Allocation de rentrée scolaire (ARS) 2025 : un amortisseur social face à une rentrée budgétairement tendue

À la veille du versement de l’allocation de rentrée scolaire, les regards se tournent vers ce dispositif d’ajustement budgétaire. Mais son impact macro-économique est-il à la hauteur des besoins croissants des ménages ?

By Alix de Bonnières Published on 18 août 2025 12h35
ARS
Allocation de rentrée scolaire (ARS) 2025 : un amortisseur social face à une rentrée budgétairement tendue - © Economie Matin
423,48L'ARS est de 423,48 euros pour les enfants de 6 à 10 ans.

Le mardi 19 août 2025, la CAF et la MSA verseront l’Allocation de rentrée scolaire (ARS) à des millions de foyers français. Derrière ce transfert ponctuel de liquidités, c’est toute la question du pouvoir d’achat éducatif qui se pose, dans un contexte d’inflation persistante. Analyse économique d’une mesure sociale qui, bien que ciblée, reste contrainte dans ses effets.

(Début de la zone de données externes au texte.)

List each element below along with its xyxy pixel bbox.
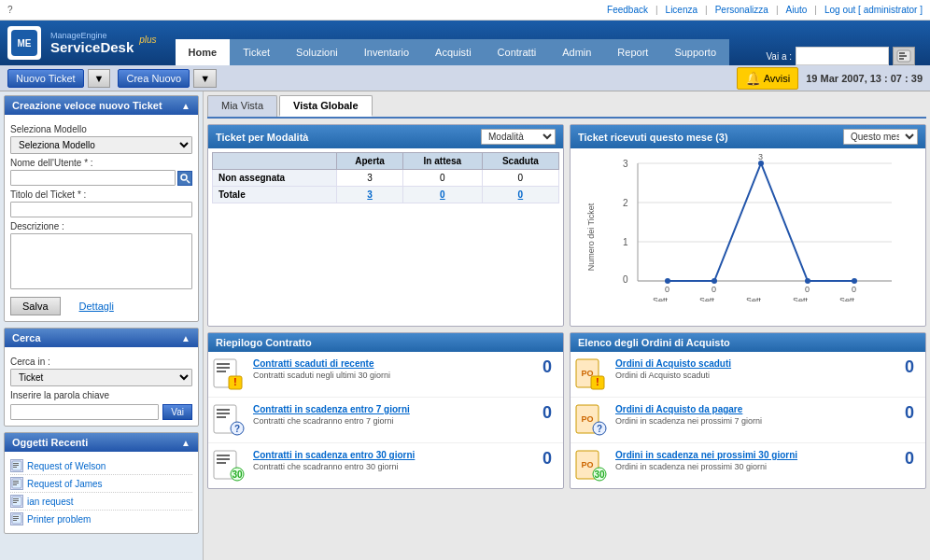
svg-text:0: 0 bbox=[712, 285, 716, 294]
ticket-modalita-header: Ticket per Modalità Modalità bbox=[208, 125, 563, 148]
nav-item-inventario[interactable]: Inventario bbox=[351, 39, 422, 65]
svg-rect-21 bbox=[13, 516, 19, 517]
oggetto-link[interactable]: Request of Welson bbox=[27, 461, 106, 471]
nome-utente-input[interactable] bbox=[10, 170, 176, 186]
cerca-field-row: Vai bbox=[10, 404, 192, 420]
contratto-count-1: 0 bbox=[535, 357, 559, 377]
svg-point-38 bbox=[852, 278, 857, 284]
contratto-info-2: Contratti in scadenza entro 7 giorni Con… bbox=[253, 403, 528, 426]
dettagli-link[interactable]: Dettagli bbox=[79, 301, 114, 312]
acquisti-link-2[interactable]: Ordini di Acquisto da pagare bbox=[615, 404, 742, 414]
contratto-info-3: Contratti in scadenza entro 30 giorni Co… bbox=[253, 449, 528, 471]
creazione-panel: Creazione veloce nuovo Ticket ▲ Selezion… bbox=[4, 95, 199, 322]
vai-a-input[interactable] bbox=[796, 47, 889, 65]
logo-servicedesk: ServiceDesk bbox=[50, 40, 134, 56]
logout-link[interactable]: Log out [ administrator ] bbox=[824, 5, 923, 15]
contratto-count-3: 0 bbox=[535, 449, 559, 469]
svg-text:0: 0 bbox=[852, 285, 856, 294]
acquisti-desc-2: Ordini in scadenza nei prossimi 7 giorni bbox=[615, 416, 890, 426]
acquisti-info-3: Ordini in scadenza nei prossimi 30 giorn… bbox=[615, 449, 890, 471]
oggetti-list: Request of Welson Request of James ian r… bbox=[10, 457, 192, 527]
svg-point-34 bbox=[665, 278, 670, 284]
ticket-icon bbox=[10, 495, 23, 508]
oggetto-link[interactable]: Printer problem bbox=[27, 514, 91, 525]
list-item: Request of James bbox=[10, 475, 192, 493]
nav-item-acquisti[interactable]: Acquisti bbox=[422, 39, 485, 65]
oggetto-link[interactable]: ian request bbox=[27, 497, 73, 507]
crea-nuovo-dropdown[interactable]: ▼ bbox=[88, 69, 111, 88]
svg-text:PO: PO bbox=[581, 414, 593, 424]
totale-label: Totale bbox=[213, 187, 337, 203]
svg-text:Sett...: Sett... bbox=[793, 296, 815, 301]
nav-item-contratti[interactable]: Contratti bbox=[485, 39, 550, 65]
tab-mia-vista[interactable]: Mia Vista bbox=[207, 95, 277, 117]
parola-chiave-label: Inserire la parola chiave bbox=[10, 390, 192, 400]
svg-text:!: ! bbox=[233, 377, 236, 387]
acquisti-link-3[interactable]: Ordini in scadenza nei prossimi 30 giorn… bbox=[615, 450, 797, 460]
svg-text:!: ! bbox=[596, 377, 599, 387]
oggetti-collapse-btn[interactable]: ▲ bbox=[181, 438, 190, 448]
avvisi-button[interactable]: 🔔 Avvisi bbox=[737, 67, 799, 90]
svg-text:3: 3 bbox=[623, 159, 628, 169]
svg-rect-13 bbox=[13, 481, 19, 482]
nuovo-ticket-button[interactable]: Nuovo Ticket bbox=[7, 69, 84, 88]
contratto-link-2[interactable]: Contratti in scadenza entro 7 giorni bbox=[253, 404, 410, 414]
aiuto-link[interactable]: Aiuto bbox=[786, 5, 808, 15]
svg-text:Sett...: Sett... bbox=[839, 296, 862, 301]
ticket-icon bbox=[10, 459, 23, 472]
ticket-ricevuti-panel: Ticket ricevuti questo mese (3) Questo m… bbox=[570, 124, 926, 327]
vai-a-btn[interactable] bbox=[893, 47, 915, 65]
nav-item-ticket[interactable]: Ticket bbox=[230, 39, 283, 65]
nav-item-admin[interactable]: Admin bbox=[549, 39, 604, 65]
creazione-collapse-btn[interactable]: ▲ bbox=[181, 101, 190, 111]
vai-button[interactable]: Vai bbox=[162, 404, 192, 420]
acquisti-info-1: Ordini di Acquisto scaduti Ordini di Acq… bbox=[615, 357, 890, 380]
nav-item-supporto[interactable]: Supporto bbox=[661, 39, 729, 65]
logo-icon: ME bbox=[7, 26, 41, 60]
svg-rect-63 bbox=[217, 458, 230, 460]
nav-item-home[interactable]: Home bbox=[176, 39, 231, 65]
acquisti-count-2: 0 bbox=[897, 403, 922, 423]
crea-nuovo-dropdown2[interactable]: ▼ bbox=[193, 69, 217, 88]
descrizione-textarea[interactable] bbox=[10, 233, 192, 289]
parola-chiave-input[interactable] bbox=[10, 404, 159, 420]
licenza-link[interactable]: Licenza bbox=[666, 5, 698, 15]
svg-rect-23 bbox=[13, 520, 17, 521]
contratto-desc-1: Contratti scaduti negli ultimi 30 giorni bbox=[253, 371, 528, 380]
nav-item-report[interactable]: Report bbox=[604, 39, 661, 65]
seleziona-modello-select[interactable]: Seleziona Modello bbox=[10, 136, 192, 154]
contratto-link-1[interactable]: Contratti scaduti di recente bbox=[253, 358, 373, 369]
acquisti-icon-1: PO ! bbox=[574, 357, 608, 391]
feedback-link[interactable]: Feedback bbox=[607, 5, 648, 15]
cerca-in-select[interactable]: Ticket bbox=[10, 369, 192, 386]
questo-mese-select[interactable]: Questo mese bbox=[843, 129, 918, 145]
titolo-ticket-input[interactable] bbox=[10, 202, 192, 217]
contratto-header: Riepilogo Contratto bbox=[208, 333, 563, 352]
oggetto-link[interactable]: Request of James bbox=[27, 479, 103, 489]
nav-item-soluzioni[interactable]: Soluzioni bbox=[283, 39, 351, 65]
ticket-icon bbox=[10, 477, 23, 490]
main-area: Creazione veloce nuovo Ticket ▲ Selezion… bbox=[0, 91, 930, 560]
logo-area: ME ManageEngine ServiceDesk plus bbox=[7, 26, 157, 60]
tab-vista-globale[interactable]: Vista Globale bbox=[279, 95, 373, 117]
svg-rect-51 bbox=[217, 367, 230, 369]
ticket-modalita-panel: Ticket per Modalità Modalità Aperta In a… bbox=[207, 124, 564, 327]
svg-rect-64 bbox=[217, 462, 226, 464]
ticket-modalita-table: Aperta In attesa Scaduta Non assegnata 3… bbox=[212, 152, 559, 203]
personalizza-link[interactable]: Personalizza bbox=[715, 5, 768, 15]
totale-aperta: 3 bbox=[337, 187, 403, 203]
acquisti-link-1[interactable]: Ordini di Acquisto scaduti bbox=[615, 358, 731, 369]
svg-text:30: 30 bbox=[594, 469, 605, 480]
contratto-link-3[interactable]: Contratti in scadenza entro 30 giorni bbox=[253, 450, 415, 460]
col-in-attesa: In attesa bbox=[402, 153, 482, 170]
top-bar: ? Feedback | Licenza | Personalizza | Ai… bbox=[0, 0, 930, 21]
salva-button[interactable]: Salva bbox=[10, 297, 61, 315]
svg-rect-56 bbox=[217, 409, 230, 411]
modalita-select[interactable]: Modalità bbox=[481, 129, 556, 145]
crea-nuovo-button[interactable]: Crea Nuovo bbox=[118, 69, 190, 88]
cerca-collapse-btn[interactable]: ▲ bbox=[181, 333, 190, 343]
sidebar: Creazione veloce nuovo Ticket ▲ Selezion… bbox=[0, 91, 204, 560]
non-assegnata-attesa: 0 bbox=[402, 170, 482, 187]
user-search-icon[interactable] bbox=[177, 171, 192, 186]
list-item: PO ? Ordini di Acquisto da pagare Ordini… bbox=[571, 398, 925, 443]
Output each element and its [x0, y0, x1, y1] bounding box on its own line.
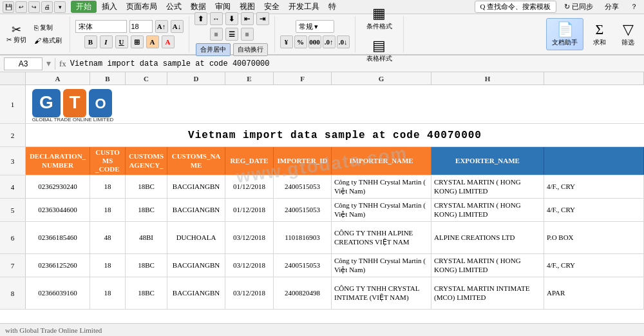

Une injection annuelle de plus de 2 milliards d’euros

Chaque année, l’ARS représente une dépense publique avoisinant 2 milliards d’euros, selon les derniers chiffres de la Cnaf. Cette enveloppe est répartie entre trois tranches d’âge :

  • 423,48 euros pour les enfants de 6 à 10 ans,
  • 446,85 euros pour les 11 à 14 ans,
  • 462,33 euros pour les 15 à 18 ans (selon CAF.fr).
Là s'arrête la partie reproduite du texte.